In the future, there might be "a handful of four or five narrators who become the voice of everything," he said. Audiobooks, in particular, are "one of the places that a lot of people get their start" in voice acting. If synthetic voices become the norm, how will new people get started, he asked.
Conde wondered why royalties end after 10 years. "Does the contract expire and her voice can be used anywhere?" she asked. "I would be concerned about what happens after the 10-year period."
Wendy Hovland, a San Diego voice and on-camera actor, said the time limit can help the narrator renegotiate. She also said the publisher "seems to be working openly with her, to tell her how it’s going to be used and find a way to compensate that works for both parties." Voice actors don’t always get that, she said.
"That is a big issue: voices being — I don’t know if ‘stolen’ is the right word, but used in a way that was not originally intended. Voice actors thought they were voicing one thing and found out that their voices are used for something else," she said.
Hansard feels "very protected" by the contract because it forbids other uses for her cloned voice without her OK.

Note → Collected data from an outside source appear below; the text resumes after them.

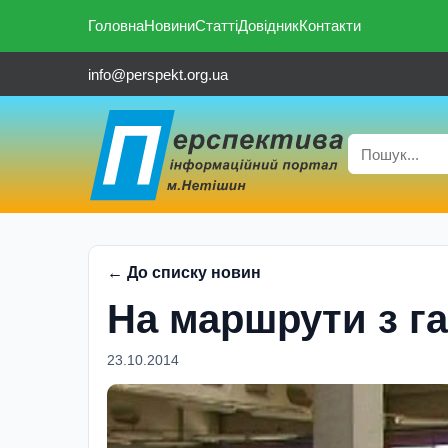
Головна
Новини
Статті
Довідник
Контакти
info@perspekt.org.ua
← До списку новин
На маршрути з г
23.10.2014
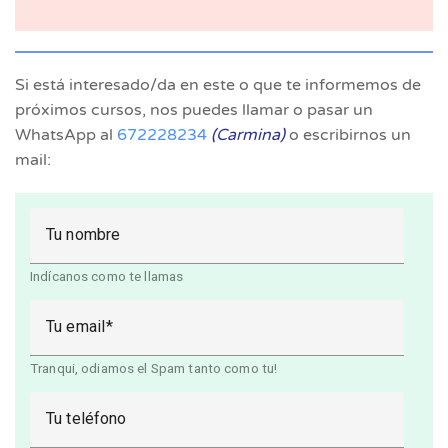
Si está interesado/da en este o que te informemos de
próximos cursos, nos puedes llamar o pasar un
WhatsApp al
672228234
(Carmina)
o escribirnos un
mail:
Tu nombre
Indícanos como te llamas
Tu email
Tranqui, odiamos el Spam tanto como tu!
Tu teléfono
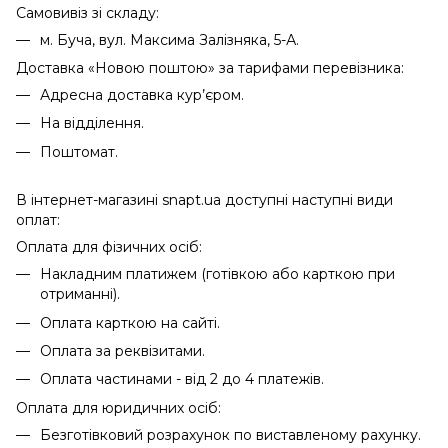
Самовивіз зі складу:
м. Буча, вул. Максима Залізняка, 5-А.
Доставка «Новою поштою» за тарифами перевізника:
Адресна доставка кур’єром.
На відділення.
Поштомат.
В інтернет-магазині snapt.ua доступні наступні види
оплат:
Оплата для фізичних осіб:
Накладним платижем (готівкою або карткою при
отриманні).
Оплата карткою на сайті.
Оплата за реквізитами.
Оплата частинами - від 2 до 4 платежів.
Оплата для юридичних осіб:
Безготівковий розрахунок по виставленому рахунку.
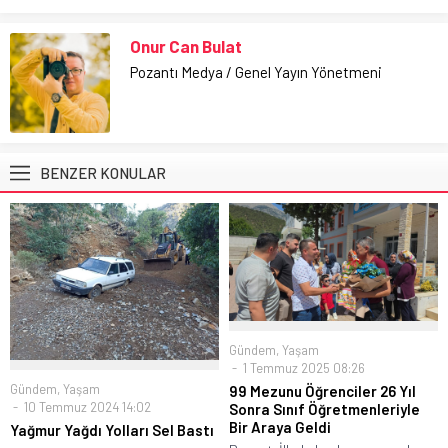
Onur Can Bulat
Pozantı Medya / Genel Yayın Yönetmeni
BENZER KONULAR
Gündem
,
Yaşam
1 Temmuz 2025 08:26
Gündem
,
Yaşam
99 Mezunu Öğrenciler 26 Yıl
10 Temmuz 2024 14:02
Sonra Sınıf Öğretmenleriyle
Bir Araya Geldi
Yağmur Yağdı Yolları Sel Bastı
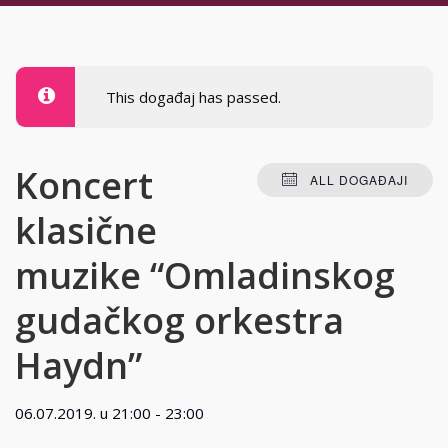
This događaj has passed.
Koncert
ALL DOGAĐAJI
klasične
muzike “Omladinskog
gudačkog orkestra
Haydn”
06.07.2019. u 21:00
-
23:00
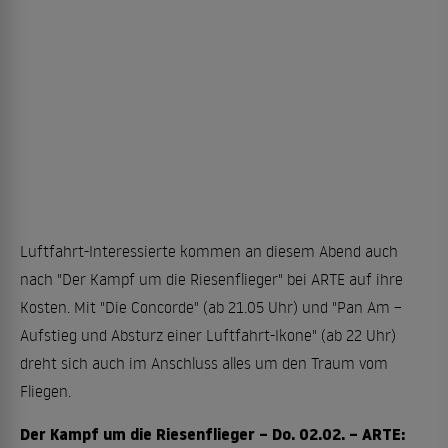
Luftfahrt-Interessierte kommen an diesem Abend auch
nach "Der Kampf um die Riesenflieger" bei ARTE auf ihre
Kosten. Mit "Die Concorde" (ab 21.05 Uhr) und "Pan Am –
Aufstieg und Absturz einer Luftfahrt-Ikone" (ab 22 Uhr)
dreht sich auch im Anschluss alles um den Traum vom
Fliegen.
Der Kampf um die Riesenflieger – Do. 02.02. – ARTE:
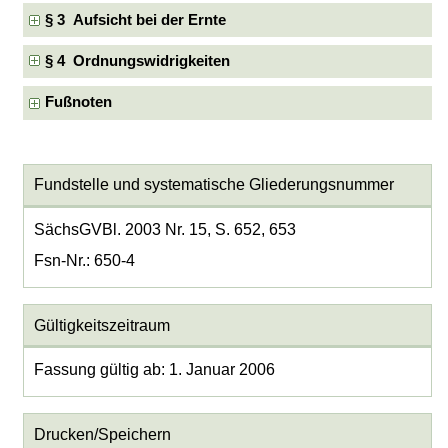
§ 3 Aufsicht bei der Ernte
§ 4 Ordnungswidrigkeiten
Fußnoten
Fundstelle und systematische Gliederungsnummer
SächsGVBl. 2003 Nr. 15, S. 652, 653
Fsn-Nr.: 650-4
Gültigkeitszeitraum
Fassung gültig ab: 1. Januar 2006
Drucken/Speichern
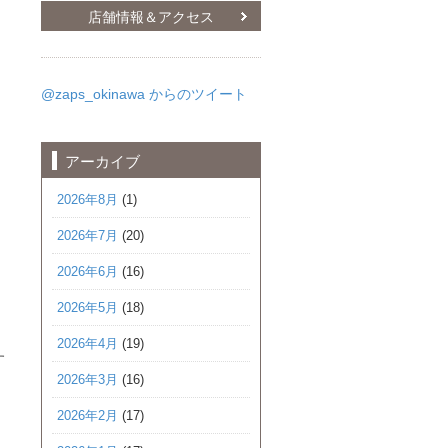
店舗情報＆アクセス
@zaps_okinawa からのツイート
アーカイブ
2026年8月
(1)
2026年7月
(20)
2026年6月
(16)
。
2026年5月
(18)
2026年4月
(19)
す
2026年3月
(16)
2026年2月
(17)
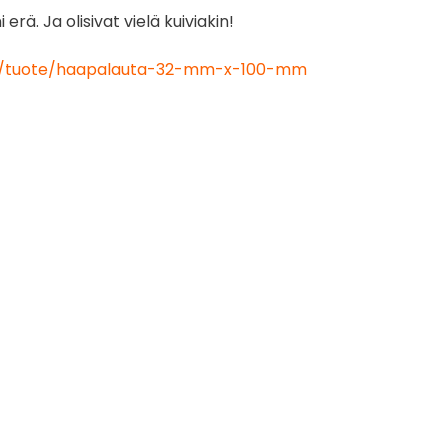
ä. Ja olisivat vielä kuiviakin!
.fi/tuote/haapalauta-32-mm-x-100-mm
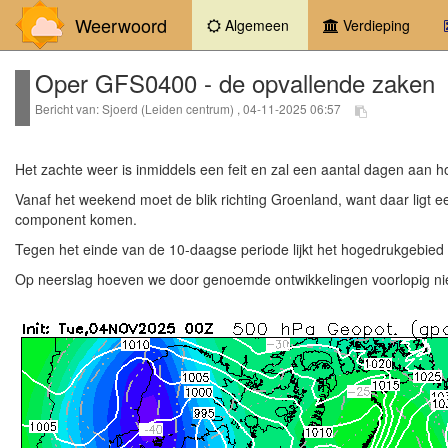
Weerwoord
(current)
Algemeen
Verdieping
Oper GFS0400 - de opvallende zaken
Bericht van: Sjoerd (Leiden centrum) , 04-11-2025 06:57
Het zachte weer is inmiddels een feit en zal een aantal dagen aan 
Vanaf het weekend moet de blik richting Groenland, want daar ligt e
component komen.
Tegen het einde van de 10-daagse periode lijkt het hogedrukgebied
Op neerslag hoeven we door genoemde ontwikkelingen voorlopig niet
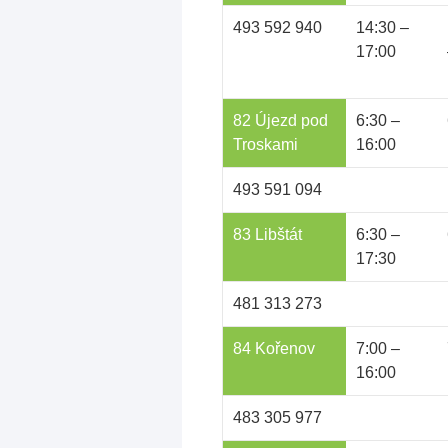
493 592 940
14:30 –
17:00
82 Újezd pod
6:30 –
Troskami
16:00
493 591 094
83 Libštát
6:30 –
17:30
481 313 273
84 Kořenov
7:00 –
16:00
483 305 977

"Like other actors and creators, I do worry about being exploited by AI. But this particular agreement was win-win. Zach was very receptive to taking care of all of the concerns I had," Hansard said.
AI audiobook as proof of concept
To understand why Rattner prioritized creating a fair contract with the narrator — what’s it in for Yembo — it helps to understand what Yembo sells. Yembo’s software scans the insides of homes and creates inventories and 3D models for moving, storage and insurance reconstruction estimates.
The biggest challenge to signing new customers has not been competitors but resistance to change, Rattner said. In an industry where using a typewriter is still feasible — as one moving company he encountered does — how will they trust new technology, whether or not it’s AI? If things have worked fine for decades, why risk it?
His plan is to demonstrate that AI can be used for more than just making money.
“I find the business arrangement just as fascinating as the book itself. I…believe it’s an intriguing story about how AI can be used for good, especially considering all the concern about AI actors,” Rattner expressed .
“AI enables economic value to be linked to the output produced, rather than the effort (such as time for money),” he included. exerted (e.g., time for dollars),” he added.
Rattner mentioned that if it wasn’t for AI, he wouldn’t have pursued the foreign language narrations, since his job is to run a tech startup, not a publishing house. He found the narrator within Yembo’s ranks: Hansard, who is a product manager at Yembo and a former professional actor. She is SAG-eligible but not a union member.
“The only other option (to using AI) was nothing,” he said. By nothing, he meant no translations and no hiring of narrators in different languages.
During an interview from Los Angeles, Hansard discussed the strangeness of hearing her vocal copy. This is her first audiobook, in both English and translation.
“It’s almost startling to hear my voice speaking languages that I’ve never spoken before, but also remarkable that this possibility exists,” she stated.
She felt at ease with the project because she was assured that it wasn’t taking work from others.
“I believe the best result would be that AI doesn’t substitute human actors or human voices,” Hansard expressed. “It only complements if it wouldn’t have been possible without it.”
She continued, “I think that’s where everyone will need to tap into their humanity to ensure that AI doesn’t replace humanity. It only enhances — filling the gap when something wouldn’t have been possible.”
©2024 The San Diego Union-Tribune. Visit sandiegouniontribune.com. Distributed by Tribune Content Agency, LLC.